WideCharToMultiByte vs. DrawTextW? In tennis terms, 15-Love!

by Michael S. Kaplan, published on 2012/04/05 07:01 -04:00, original URI: http://blogs.msdn.com/b/michkap/archive/2012/04/05/10290985.aspx

Some long-time regular readers may recall when I blogged Cyrillic looks so spacy when viewed from some parts of East Asia.... from almost five years ago.

Here is the art I showed at the time:

See what happens with the "spacy" Cyrillic text? :-)

At the time, SDiZ commented:

I believe this is, indeed, a "feature".

In big5 encoding (at least in the big5 ETen-extension), Cyrillic scripts are full-width. To compatible with old system, Chinese fonts always comes with full width Cyrillic characters.

Though it can't really be that simple, since in cases like both the one above and the similar case we were looking at today involving a Japanese default system locale and a Russian user UI language where line breaking was being done wrong, all of the text is 100% Unicode.

If you look at Microsoft's code pages:

Japanese Windows Code Page 932 has some Cyrillic in Lead Byte 0x84, and
Korean Windows Code Page 949 has some Cyrillic in Lead Byte 0xAC, and
Simplified Chinese Windows Code Page 936 has some Cyrillic in Lead Byte 0xA7.

But Traditional Chinese Windows Code Page 950 has no Cyrillic in it whatsoever!

So, it is not a mere code page issue. Or at least not for the reasons one might usually expect.

The various non-full-width CJK fonts don't give the Cyrillic characters full width visually.

Though that is just common sense -- if they did, then instead of "spacy" Cyrillic, you'd just get "fat" Cyrillic!

So that isn't it either.

And it isn't some kind of Uniscribe issue (which I'll be honest was my first guess!), either.

I found this out yesterday afternoon, when one of the Uniscribe developers took a look at the bug, and while debugging through it found the actual problem without seeing the root cause, which was actually right there:

Ok, debugged this. (Michael, you may want to take a look if this is expected in regards to WideCharToMultiByte behavior)

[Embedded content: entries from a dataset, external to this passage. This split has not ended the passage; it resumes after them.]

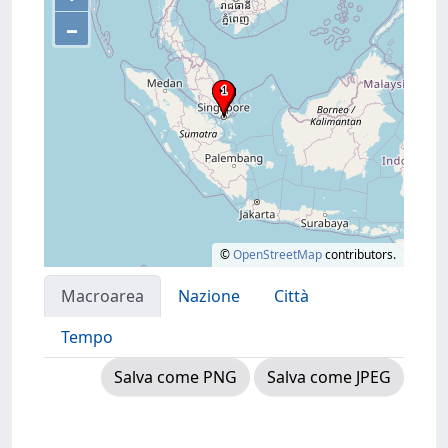
–
©
OpenStreetMap
contributors.
Macroarea
Nazione
Città
Tempo
Salva come PNG
Salva come JPEG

The reason for this is indeed the use of the Russian UI on a Japanese system. The DrawText api in a word wrapping mode pays attention to the user’s codepage (it does DWORD dwCodePage = USERGETCODEPAGE(hdc)). The codepage in this case is 0x3a4. When analyzing text for wraps, it checks the current character if it is a Full Width character in the current codepage using

cChars = WideCharToMultiByte((UINT)dwCodePage,0,&wChar,1,NULL,0,NULL,NULL);

This API with these parameters reports that all Russian characters are Full Width (why?), i.e. it returns cChars=2. Then the following code treats this Russian character as a full width, and believes it can break anywhere after it:

                /*
                 * Otherwise, we just return the character that is next of FullWidth
                 * Character. Because we treat A FullWidth character as A Word.
                 */

So it never uses the Uniscribe for word breaking for Russian text in this configuration.

Aha!

Do you see the bug?

Admittedly, I didn't see it right away, myself.

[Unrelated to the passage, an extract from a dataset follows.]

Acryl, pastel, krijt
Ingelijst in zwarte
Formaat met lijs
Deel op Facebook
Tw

I saw it about 15 minutes after I read and responded to the mail.

It isn't in WideCharToMultiByte at all!

Did you spot it?

The bug is in using WideCharToMultiByte to detect "wide" characters by converting it using a code page.

Because every CJK code page has some characters that are not double width that is situated one of the two byte ranges inside the code page (other characters that can hit this problem include random symbols and such).

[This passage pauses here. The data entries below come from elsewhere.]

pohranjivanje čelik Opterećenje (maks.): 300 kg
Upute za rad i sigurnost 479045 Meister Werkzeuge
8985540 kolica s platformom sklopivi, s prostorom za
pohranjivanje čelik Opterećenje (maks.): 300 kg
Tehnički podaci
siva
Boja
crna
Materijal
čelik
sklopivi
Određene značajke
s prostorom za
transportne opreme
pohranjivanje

Clearly to fix this in any version would require a different, more reliable test for full width characters!

For example, a simple call to GetStringTypeW(CT_CTYPE3, ...) checking for the C3_FULLWIDTH character type flag -- the non locale specific code that should have been there all along....

Of course, you should never call the "Ex" version, as I point out in To Ex or not to Ex? THAT is the question.!

At this point, the decision to apply that fix or not will have to depend on how worthwhile the scenario is considered.

The fact that 75% of the CJK code pages have Cyrillic in them and all four have code points that could run afoul of the bug may have some impact, though the fact that the bug has apparently been around for over a decade will have impact too.

Backcompat and people who might even be depending on the behavior could be an issue, too.

What would you do in the current not-yet-shipping version?

What would you do in prior versions?

MGetz on 6 Apr 2012 7:24 AM:

a) The backcompat solution sounds like it will break in CP950

b) The question as I see it is why is a unicode function paying attention to an ANSI Code Page?

c) This might be a case where it would be useful to post the question out to various East Asian programming sites and see what comes back, it's highly likely that this behavior is not wanted.

d) What happens in Unicode only Locales? Does the bug cause rendering issues there?

If A and D are true then I think a breaking change is justified, if not.... further investigation would probably be needed. In any case I would consider doing C.

Joshua on 9 Apr 2012 1:26 PM:

Screw it. Your recent attitude about codepages will soon result in massive breakage for any system not on 1252 anyway.

Random832 on 10 Apr 2012 1:03 PM:

"Because we treat A FullWidth character as A Word." was a bad decision to begin with, at most they should apply it to ideographs (maybe GetStringTypeW wasn't available back then).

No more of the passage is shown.